By convention, the camera is usually static in dialogue scenes, but here it floats (almost imperceptibly), as Dan tells his story. Directly before the shot of the Winkie's sign, we have seen a woman fall asleep, and this floating camera maintains the dreamy quality of the opening minutes without calling too much attention to itself. It also helps establish the balance of power: notice how the floating shifts in relation to Dan's reaction to Herb's story.
2. Editing Rhythms
The abrupt cut to Winkie's and the conversation seem to indicate that we have entered the "real world." But the lighting, and the camera movement as well as what Lynch does here with the cutting, calls that into question. First, there is the use of extradiagetic sound, a tone (again) that is barely perceptible (courtesy of Angelo Baladamenti, Lynch's frequent musical collaborator; later, he has a small cameo.)
For the first forty seconds of the scene, the cutting rhythm is straightforward enough, with 8 cuts (including from the sign to inside the diner), but for the next forty-odd seconds, there are no cuts at all. As Dan relates his dream, we stay focused on him, rising, pushing in, moving back, until he describes a connection between his dream and their reality, and the camera pans with him. This move happens twice. Is this a hint about whether we're in a dream within a dream?
3. Dialogue and Performance
As the scene starts, Herb condescends to Dan; he seems annoyed to be there in the first place, and when Dan reveals that the reason for their meeting is to discuss a dream, Herb can't help from making sarcastic noises. It would seem, then, that Dan has done this sort of thing before. However, both actors deliver their lines in peculiar cadences. It's nothing so much as bad acting, but because the rest of the film is so skillfully performed, their idiosyncratic deliveries stand out as intentional. Lynch is a master of modulation, though, and on first view it's not enough to really draw a bead on. It is, however an excellent setup for what comes next: the sustained shot that ends in a deft camera move adds an almost unbearable tension to the bright scene. This moment—where reality seems to rip apart at the seams—is common in David Lynch's work.
The two other scenes set at the diner occur when Betty and Rita, (Watts and Haring, the starlet and the amnesiac) make a phone call; they are served coffee by a waitress with a nametag that says, "Diane". Later in the film, Watts' character, Betty (now known as Diane), will return to the diner, this time to employ a hitman to kill Camilla (played by Haring). In each scene, they appear to sit in the same booth. Anyone interested in a timeline of the film can check one possible answer here, on IMDB.

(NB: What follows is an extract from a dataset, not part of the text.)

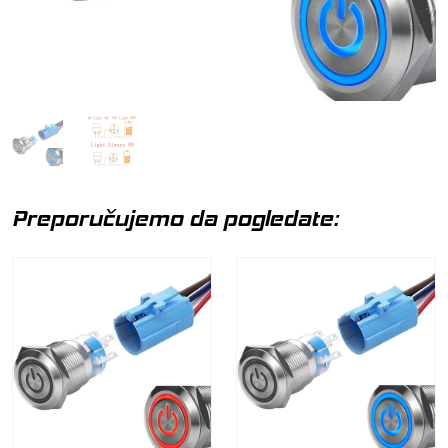
Preporučujemo da pogledate:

There are numerous interpretations of Mulholland Drive; the same could be said for almost all of the director's films, but the chief difference here is that he has laid out a breadcrumb trail for the viewer. There is an explicable quality here, a puzzle begging to be solved; it's a quality lacking from the rest of his work. Anna Catley's video essay locates the locus of the film at Winkie's diner, and is one way into a film where a master director, by taking his surrealist tendencies and merging them to a genre-subverting mystery plot and hoary Hollywood tropes, created a work that is still engaging, and teaching, audiences almost 15 years after its release.